What needs to be done: Give an exact copy of the line that has "Faeriesty 素色褶邊婚紗連衣裙" and of every line below it, through the last, with nothing else.

Dataset extract:
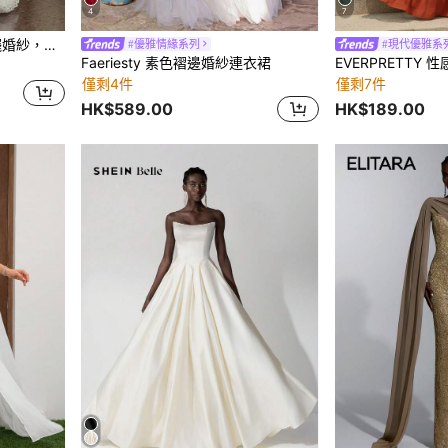
4
7
、春季、秋季穿著
#優雅情緣系列
#現代優雅系
Faeriesty 素色褶邊婚紗連衣裙
僅剩4件
僅剩7件
HK$589.00
HK$189.00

Your response:
Faeriesty 素色褶邊婚紗連衣裙
僅剩4件
僅剩7件
HK$589.00
HK$189.00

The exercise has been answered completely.